Given how award-wapsi has stopped after the Bihar elections, finance minister Arun Jaitley’s point of ‘manufactured protest’ looks a lot more credible today. None of this is to say those returning their awards had a political agenda, but that political parties were interesting in fanning the flames, in encouraging award-winners to convey the impression of a rising level of intolerance under the Modi government. Not surprisingly, with the government on the backfoot
after the Bihar defeat and the internal dissent from veterans like LK Advani, the Opposition parties are now pressing for a debate in Parliament on what they call growing intolerance. Prime minister Modi would do well to accept the debate and the opportunity it provides—indeed, not agreeing to a debate, something the government has done in the past, will only convey the impression it is indeed intolerant.
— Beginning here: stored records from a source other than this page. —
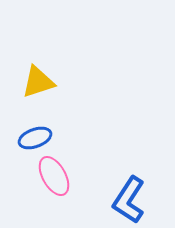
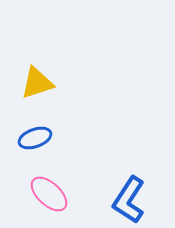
yellow triangle: moved 1 px left, 1 px down
pink ellipse: moved 5 px left, 18 px down; rotated 18 degrees counterclockwise
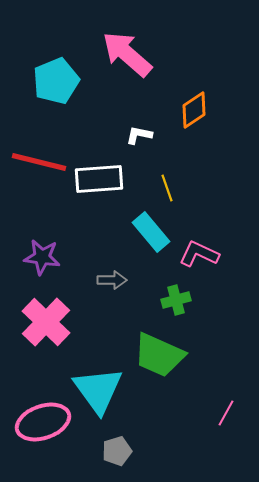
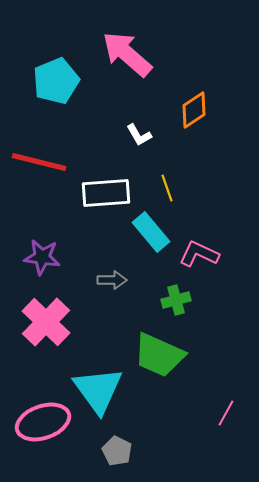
white L-shape: rotated 132 degrees counterclockwise
white rectangle: moved 7 px right, 14 px down
gray pentagon: rotated 28 degrees counterclockwise
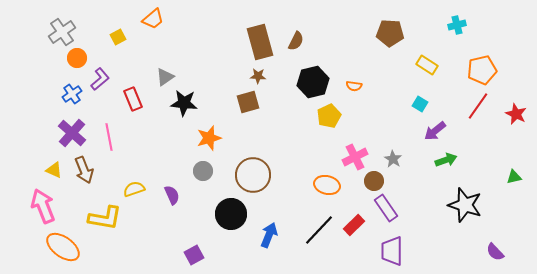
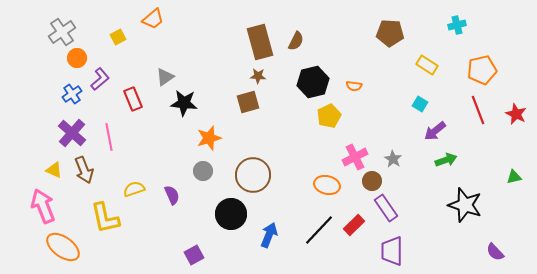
red line at (478, 106): moved 4 px down; rotated 56 degrees counterclockwise
brown circle at (374, 181): moved 2 px left
yellow L-shape at (105, 218): rotated 68 degrees clockwise
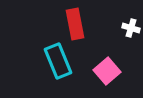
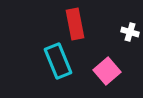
white cross: moved 1 px left, 4 px down
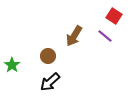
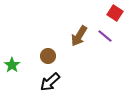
red square: moved 1 px right, 3 px up
brown arrow: moved 5 px right
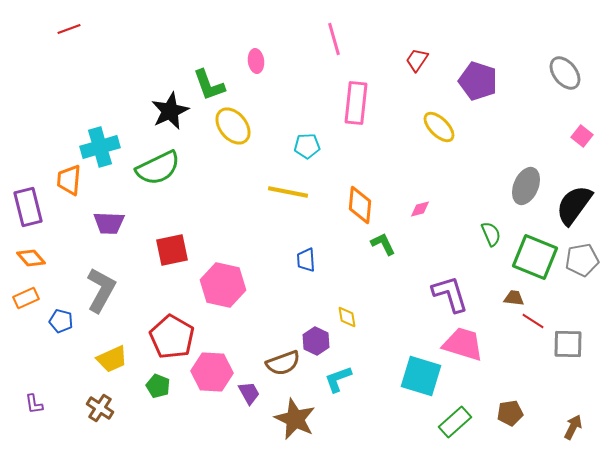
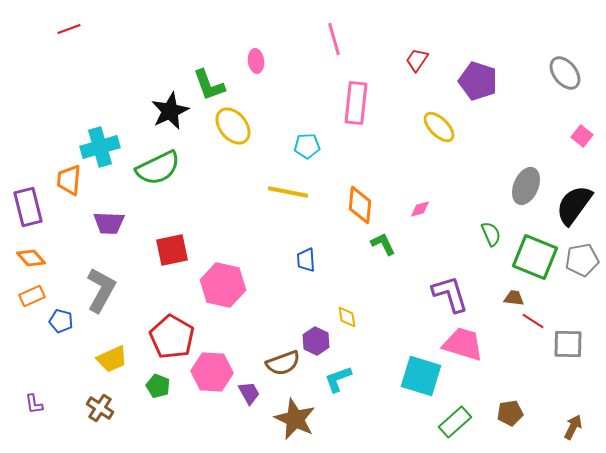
orange rectangle at (26, 298): moved 6 px right, 2 px up
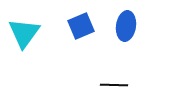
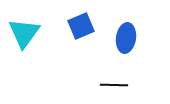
blue ellipse: moved 12 px down
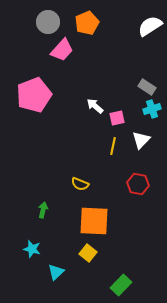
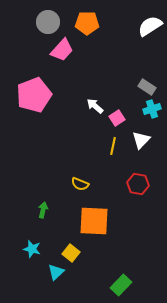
orange pentagon: rotated 25 degrees clockwise
pink square: rotated 21 degrees counterclockwise
yellow square: moved 17 px left
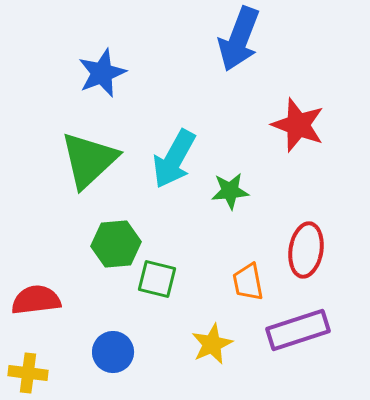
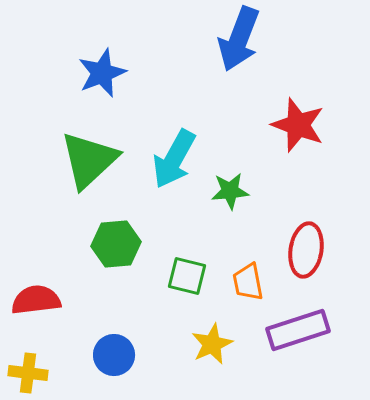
green square: moved 30 px right, 3 px up
blue circle: moved 1 px right, 3 px down
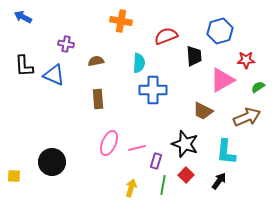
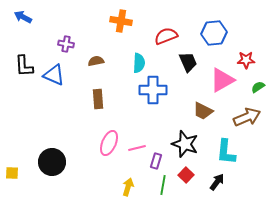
blue hexagon: moved 6 px left, 2 px down; rotated 10 degrees clockwise
black trapezoid: moved 6 px left, 6 px down; rotated 20 degrees counterclockwise
yellow square: moved 2 px left, 3 px up
black arrow: moved 2 px left, 1 px down
yellow arrow: moved 3 px left, 1 px up
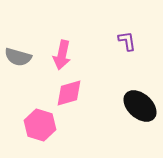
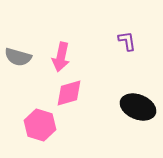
pink arrow: moved 1 px left, 2 px down
black ellipse: moved 2 px left, 1 px down; rotated 20 degrees counterclockwise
There is no doubt several BJP ministers and MPs have vitiated the atmosphere with talk of how Muslims don’t really have to eat beef or of President Kalam being a nice man despite being a Muslim—the various type of beef bans in BJP states have only added to the fear psychosis—but there is enough official data to prove intolerance did not start with the BJP coming to power at the Centre last year. When the BJP came to power, there were several news reports insinuating churches were increasingly being vandalised since Hindutva elements had been given a free rein—there was, however, data that showed churches had been vandalised before in equally large numbers, and by petty thieves; sure enough, after some play in the media, the stories died a natural death.Similarly, the data shows large incidents of communal violence in 2012, 2013 and 2014 before the BJP had come to power; indeed, Uttar Pradesh where the beef-related lynching took place, has the highest number of people killed and injured in communal clashes.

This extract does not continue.